Guest blog post by Salim S. Abdool Karim & Quarraisha Abdool Karim
Co-Principal Investigators of the CAPRISA 004 Tenofovir Gel trial
On July 20, we announced, on behalf of our research team from the Centre for the AIDS Programme of Research (CAPRISA) in Durban, South Africa, that a microbicide gel—containing the antiretroviral drug tenofovir—reduces a woman’s chances of acquiring HIV by 39% and the genital herpes virus by 51%. Women who used the gel most consistently showed 54% protection against HIV infection. Now, for the first time in nearly three decades of research, we have a new technology, one that women can use and control, to prevent the sexual transmission of HIV.
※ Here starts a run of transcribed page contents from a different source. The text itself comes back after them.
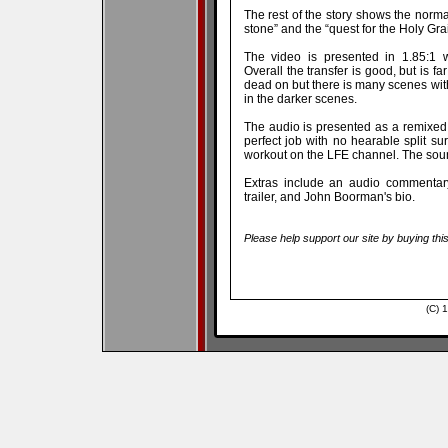
The rest of the story shows the norma
stone” and the “quest for the Holy Grai
The video is presented in 1.85:1 
Overall the transfer is good, but is f
dead on but there is many scenes wi
in the darker scenes.
The audio is presented as a remixed 
perfect job with no hearable split su
workout on the LFE channel. The sound
Extras include an audio commentary
trailer, and John Boorman's bio.
Please help support our site by buying thi
(C)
All of us who have a stake in HIV prevention—scientists, policy-makers, international and community advocates and funders—now have greater impetus to accelerate the research on the use of antiretroviral based strategies for prevention. More than half a dozen trials are currently investigating oral or vaginal formulations of antiretroviral drugs. Many of these will be completed within the next two or three years, and other trials are urgently needed to corroborate and extend the results of the CAPRISA 004 trial. Specifically, additional safety information on use of tenofovir gel in pregnant women, women with hepatitis B virus infection, in women younger than 18 years and in women with renal impairment would be helpful to ease scale-up and wide-spread implementation with the eventual objective of regulatory licensure, a goal which may be another 3-5 years away.
There are many challenges as we consider the next steps including the nature of the additional research required, the considerations in designing future implementation, plans to investigate methods of reducing cost of the gel and local manufacturing, etc. A laudable first step is the joint leadership of UNAIDS and WHO, with financial support from UNAIDS, WHO and USAID, in organizing a consultation of major stakeholders in late August, which is being hosted by the South African government, on the next steps for tenofovir gel. The task of preparing for future implementation in a timely fashion, is daunting. The potential of wide scale delivery of antiretroviral products for prevention will provide many challenges to scientists, public health practitioners, policy-makers and communities in considering the logistics of providing access to the most vulnerable populations. It will not be simple: the task raises enormous ethical, medical, and economic challenges. Small scale model implementation studies need to be initiated now to provide valuable information and guidance for expanding the future delivery of a topical or oral antiretroviral based prevention to national levels.
We are in the midst of a global economic downturn and competing priorities have diverted resources that might have expedited research on antiretroviral strategies for prevention. Governments, communities, funders, and health experts must work together to ensure that this new way of preventing HIV attains regulatory licensure expeditiously and becomes readily available and accessible to women globally as soon as possible thereafter.